"Another aspect of Xavier's work, however, should appeal to those on the left: In his model, high CEO salaries are pure economic rents. CEOs are paid what they are worth to their companies, and their high pay reflects the extraordinary value of their talent, but the supply of talent is inelastic, and the allocation of talent would not be affected if everyone faced high tax rates.If I understand, CEO's aren't that good, but because they have great leverage, they earn the big bucks. That is, when you have a corporation doing $20 billion, you don't want some George W. running it, so you'll pay just a bit more than $400K for someone who's a little better.
Xavier's model encourages people to think of CEOs as similar to Tiger Woods. Woods makes a lot of money because he is really, really good at golf. He is not stealing from those companies that pay him millions for endorsements. To the people paying Woods for his services, he is worth every penny. Yet if Woods were taxed at 50 percent, rather than 35 percent, he probably wouldn't give up golf or forgo the lucrative endorsements. (Response from the right: On the other hand, at a higher tax rate, Woods might play fewer tournaments each year. He might retire earlier. He might take more compensation as untaxed fringe benefits, such as a cushy private jet to fly to tournaments. And so on.)"
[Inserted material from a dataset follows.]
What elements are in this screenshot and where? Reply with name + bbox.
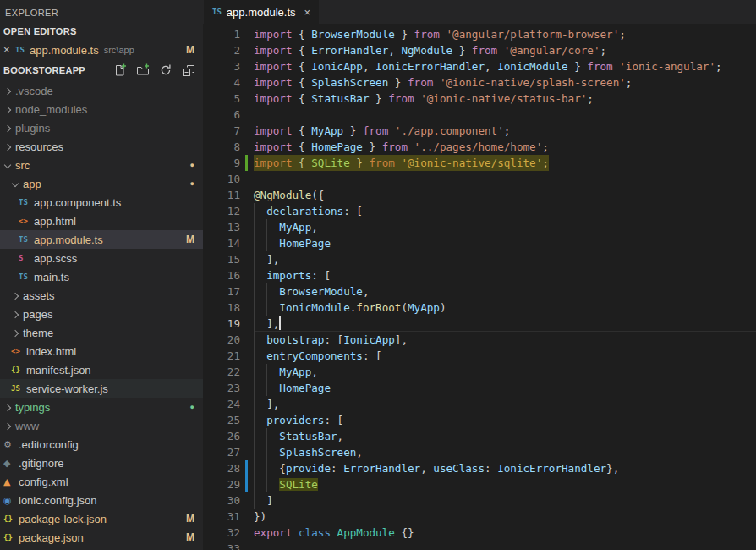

The idea of talent as "economic rent" is intriguing. Resurrecting the old-time religion, men were intended to be stewards of the earth they inherited. Suppose we say that people are stewards of their talents? That might bring us around to Andrew Carnegie, who's an interesting study. (New bio just out I mean to read.)
[Back to Mankiw] What's a CEO going to do except CEO? Woods can cut back on his playing and probably increase his gross, because he'll win a higher percentage of those he does play. CEO's can only retire. (Of course, if you consider a CEO as a multi-talented person, then she can find something else to do, so there is some point at which taxes would become too high.)